Hermans Frederik J R, Bruijn Merel M C, Vis Jolande Y, Wilms Femke F, Oudijk Martijn A, Porath Martina M, Scheepers Hubertina C J, Bloemenkamp Kitty W M, Bax Caroline J, Cornette Jérôme M J, Nij Bijvanck Bas W A, Franssen Maureen T M, Vandenbussche Frank P H A, Kok Marjolein, Grobman William A, Van Der Post Joris A M, Bossuyt Patrick M M, Opmeer Brent C, Mol Ben Willem J, Schuit Ewoud, Van Baaren Gert-Jan
Department of Obstetrics and Gynecology, Academic Medical Center, Amsterdam, the Netherlands.
Department of Clinical Chemistry and Hematology, University Medical Center Utrecht, Utrecht, the Netherlands.
Acta Obstet Gynecol Scand. 2015 Jul;94(7):715-721. doi: 10.1111/aogs.12643. Epub 2015 Apr 29.
To stratify the risk of spontaneous preterm delivery using cervical length (CL) and fetal fibronectin (fFN) in women with threatened preterm labor who remained pregnant after 7 days.
Prospective observational study.
Nationwide cohort of women with threatened preterm labor from the Netherlands.
Women with threatened preterm labor between 24 and 34 weeks with a valid CL and fFN measurement and remaining pregnant 7 days after admission.
Kaplan-Meier and Cox proportional hazards models were used to estimate cumulative percentages and hazard ratios (HR) for spontaneous delivery.
Spontaneous delivery between 7 and 14 days after initial presentation and spontaneous preterm delivery before 34 weeks.
The risk of delivery between 7 and 14 days was significantly increased for women with a CL < 15 mm or a CL ≥15 to <30 mm and a positive fFN, compared with women with a CL ≥30 mm: HR 22.3 [95% confidence interval (CI) 2.6-191] and 14 (95% CI 1.8-118), respectively.
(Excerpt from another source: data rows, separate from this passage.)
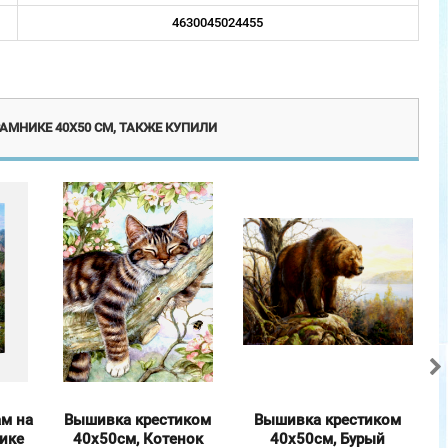
4630045024455
винка
Эксклюзив
АМНИКЕ 40Х50 СМ, ТАКЖЕ КУПИЛИ
ам на
Вышивка крестиком
Вышивка крестиком
нике
40х50см, Котенок
40х50см, Бурый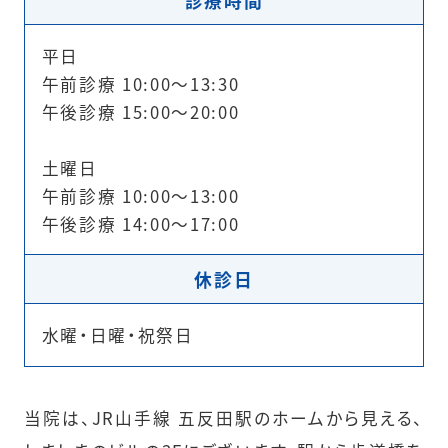
診療時間
平日
午前診療 10:00～13:30
午後診療 15:00～20:00
土曜日
午前診療 10:00～13:00
午後診療 14:00～17:00
休診日
水曜・日曜・祝祭日
当院は、JR山手線 五反田駅のホームから見える、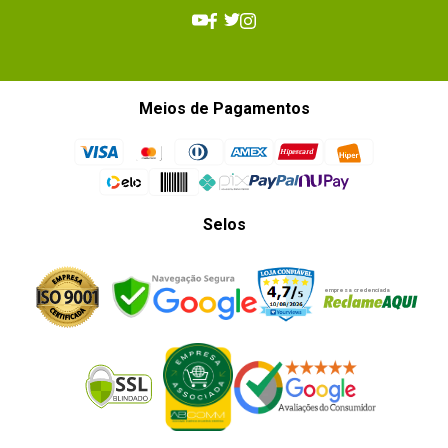
Meios de Pagamentos
Selos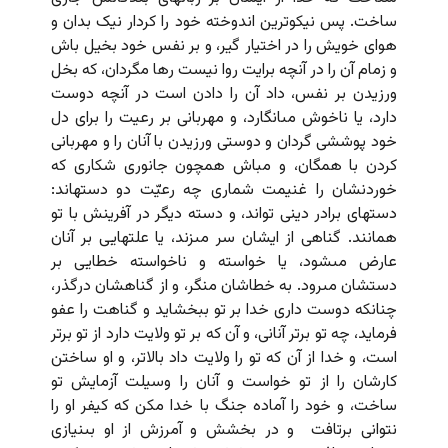
ساخت. پس نیکوترین اندوخته خود را کردار نیک بدان و
هواى خویش را در اختیار گیر، و بر نفس خود بخیل باش
و زمام آن را در آنچه برایت روا نیست رها مگردان، که بخل
ورزیدن بر نفس، داد آن را دادن است در آنچه دوست
دارد، یا ناخوش مى‏انگارد، و مهربانى بر رعیت را براى دل
خود پوششى گردان و دوستى ورزیدن با آنان را و مهربانى
کردن با همگان، و مباش همچون جانورى شکارى که
خوردنشان را غنیمت شمارى چه رعیّت دو دسته‏اند:
دسته‏اى برادر دینى تواند، و دسته دیگر در آفرینش با تو
همانند. گناهى از ایشان سر مى‏زند، یا علتهایى بر آنان
عارض مى‏شود، یا خواسته و ناخواسته خطایى بر
دستشان مى‏رود. به خطاشان منگر، و از گناهشان درگذر،
چنانکه دوست دارى خدا بر تو ببخشاید و گناهت را عفو
فرماید، چه تو برتر آنانى، و آن که بر تو ولایت دارد از تو برتر
است، و خدا از آن که تو را ولایت داد بالاتر، و او ساختن
کارشان را از تو خواست و آنان را وسیلت آزمایش تو
ساخت، و خود را آماده جنگ با خدا مکن که کیفر او را
نتوانى برتافت و در بخشش و آمرزش از او بى‏نیازى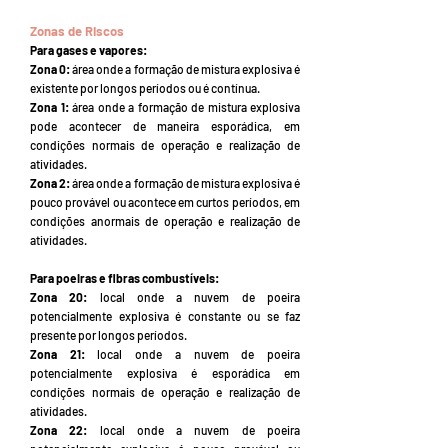
Zonas de Riscos
Para gases e vapores:
Zona 0:
área onde a formação de mistura explosiva é
existente por longos períodos ou é contínua.
Zona 1:
área onde a formação de mistura explosiva
pode acontecer de maneira esporádica, em
condições normais de operação e realização de
atividades.
Zona 2:
área onde a formação de mistura explosiva é
pouco provável ou acontece em curtos períodos, em
condições anormais de operação e realização de
atividades.
Para poeiras e fibras combustíveis:
Zona 20:
local onde a nuvem de poeira
potencialmente explosiva é constante ou se faz
presente por longos períodos.
Zona 21:
local onde a nuvem de poeira
potencialmente explosiva é esporádica em
condições normais de operação e realização de
atividades.
Zona 22:
local onde a nuvem de poeira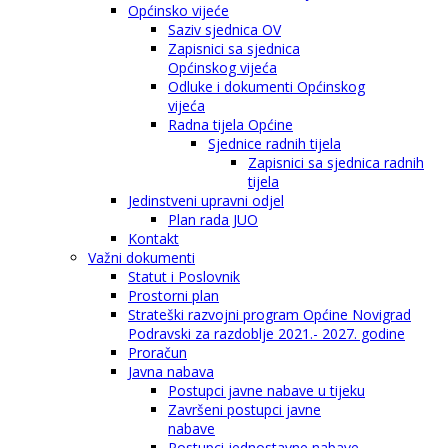
Općinsko vijeće
Saziv sjednica OV
Zapisnici sa sjednica
Općinskog vijeća
Odluke i dokumenti Općinskog
vijeća
Radna tijela Općine
Sjednice radnih tijela
Zapisnici sa sjednica radnih
tijela
Jedinstveni upravni odjel
Plan rada JUO
Kontakt
Važni dokumenti
Statut i Poslovnik
Prostorni plan
Strateški razvojni program Općine Novigrad
Podravski za razdoblje 2021.- 2027. godine
Proračun
Javna nabava
Postupci javne nabave u tijeku
Završeni postupci javne
nabave
Postupci jednostavne nabave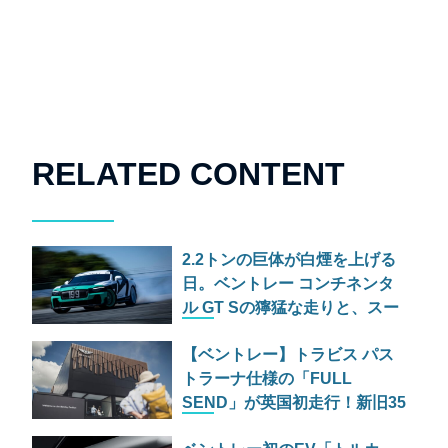
RELATED CONTENT
2.2トンの巨体が白煙を上げる
日。ベントレー コンチネンタ
ル GT Sの獰猛な走りと、スー
パースポーツの爆煙ドリフト
【ベントレー】トラビス パス
トラーナ仕様の「FULL
SEND」が英国初走行！新旧35
台がヒルクライムに挑む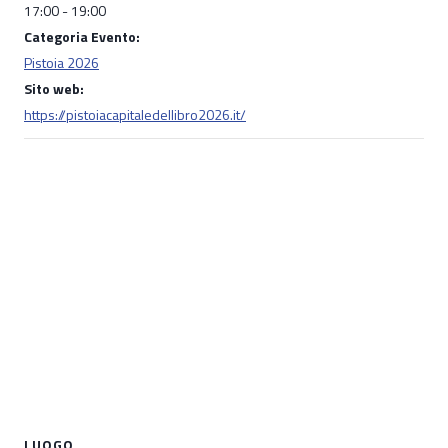
17:00 - 19:00
Categoria Evento:
Pistoia 2026
Sito web:
https://pistoiacapitaledellibro2026.it/
LUOGO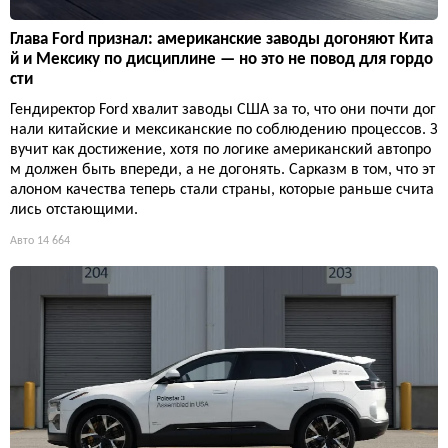
Глава Ford признал: американские заводы догоняют Кита
й и Мексику по дисциплине — но это не повод для гордо
сти
Гендиректор Ford хвалит заводы США за то, что они почти дог
нали китайские и мексиканские по соблюдению процессов. З
вучит как достижение, хотя по логике американский автопро
м должен быть впереди, а не догонять. Сарказм в том, что эт
алоном качества теперь стали страны, которые раньше счита
лись отстающими.
Авто
14 664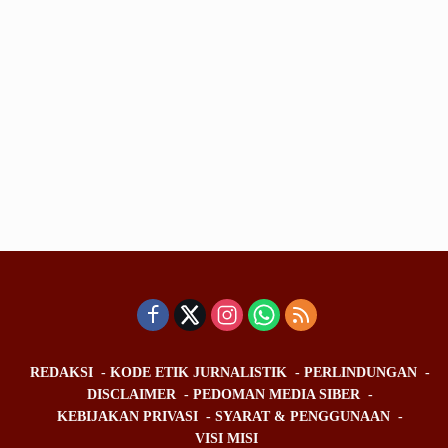
REDAKSI
KODE ETIK JURNALISTIK
PERLINDUNGAN
DISCLAIMER
PEDOMAN MEDIA SIBER
KEBIJAKAN PRIVASI
SYARAT & PENGGUNAAN
VISI MISI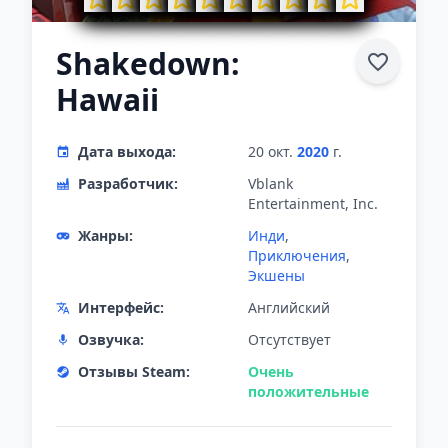
Shakedown:
Hawaii
Дата выхода:
20 окт.
2020
г.
Разработчик:
Vblank
Entertainment, Inc.
Жанры:
Инди
,
Приключения
,
Экшены
Интерфейс:
Английский
Озвучка:
Отсутствует
Отзывы Steam:
Очень
положительные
For spontaneous preterm delivery before 34 weeks the risk was increased for women with a CL < 15 mm [HR 6.3 (95% CI 2.6-15)] or with a CL ≥15 to <30 mm with either positive fFN [HR 3.6 (95% CI 1.5-8.7)] or negative fFN [HR 3.0 (95% CI 1.2-7.1)] compared with women with a CL ≥ 30 mm.
In women remaining pregnant 7 days after threatened preterm labor, CL and fFN results can be used in risk stratification for spontaneous delivery.
在有早产风险且7天后仍未分娩的孕妇中,利用宫颈长度(CL)和胎儿纤连蛋白(fFN)对自然早产风险进行分层。
前瞻性观察性研究。
荷兰全国范围内有早产风险的孕妇队列。
孕周在24至34周之间、有早产风险且CL和fFN测量结果有效、入院7天后仍未分娩的孕妇。
采用Kaplan-Meier法和Cox比例风险模型估计自然分娩的累积百分比和风险比(HR)。
初次就诊后7至14天内的自然分娩以及34周前的自然早产。
与CL≥30mm的孕妇相比,CL<15mm或CL≥15至<30mm且fFN阳性的孕妇在7至14天内分娩的风险显著增加,HR分别为22.3[95%置信区间(CI)2.6 - 191]和14(95%CI 1.8 - 118)。对于34周前的自然早产,与CL≥30mm的孕妇相比,CL<15mm的孕妇[HR 6.3(95%CI 2.6 - 15)]或CL≥15至<30mm且fFN阳性[HR 3.6(95%CI 1.5 - 8.7)]或fFN阴性[HR 3.0(95%CI 1.2 - 7.1)]的孕妇早产风险增加。
在有早产风险且7天后仍未分娩的孕妇中,CL和fFN结果可用于自然分娩的风险分层。